◆ **DATA**
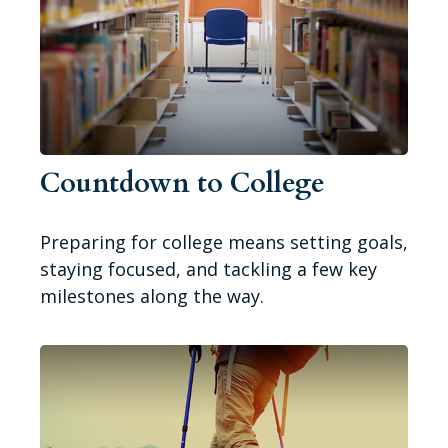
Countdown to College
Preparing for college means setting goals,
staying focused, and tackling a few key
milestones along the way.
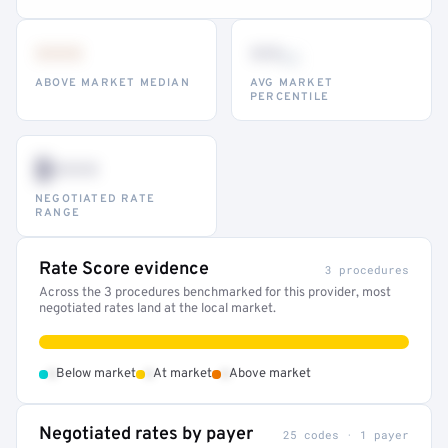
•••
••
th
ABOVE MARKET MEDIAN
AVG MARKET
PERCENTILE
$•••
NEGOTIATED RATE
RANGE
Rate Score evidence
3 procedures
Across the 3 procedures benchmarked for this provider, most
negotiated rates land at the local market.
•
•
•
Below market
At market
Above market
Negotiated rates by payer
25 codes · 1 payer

---

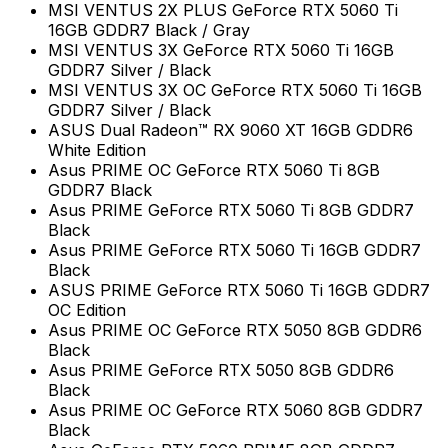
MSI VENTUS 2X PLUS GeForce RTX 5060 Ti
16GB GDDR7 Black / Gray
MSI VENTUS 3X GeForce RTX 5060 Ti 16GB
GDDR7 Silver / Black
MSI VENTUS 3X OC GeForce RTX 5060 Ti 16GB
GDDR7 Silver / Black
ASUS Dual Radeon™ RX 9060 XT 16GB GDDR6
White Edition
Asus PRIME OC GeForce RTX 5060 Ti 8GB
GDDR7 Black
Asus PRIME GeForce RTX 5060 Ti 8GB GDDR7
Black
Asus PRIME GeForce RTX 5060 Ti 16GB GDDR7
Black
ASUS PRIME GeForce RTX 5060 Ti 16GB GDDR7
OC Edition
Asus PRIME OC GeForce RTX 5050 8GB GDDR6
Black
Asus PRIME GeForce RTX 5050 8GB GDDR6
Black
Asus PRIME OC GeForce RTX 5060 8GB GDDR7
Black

◆ **TASK PROMPT**
Whenever the word "PRIME" shows up in a line, that line counts. Say how many lines of the data count, giving the number alone.

◆ **EXERCISE RESPONSE**
7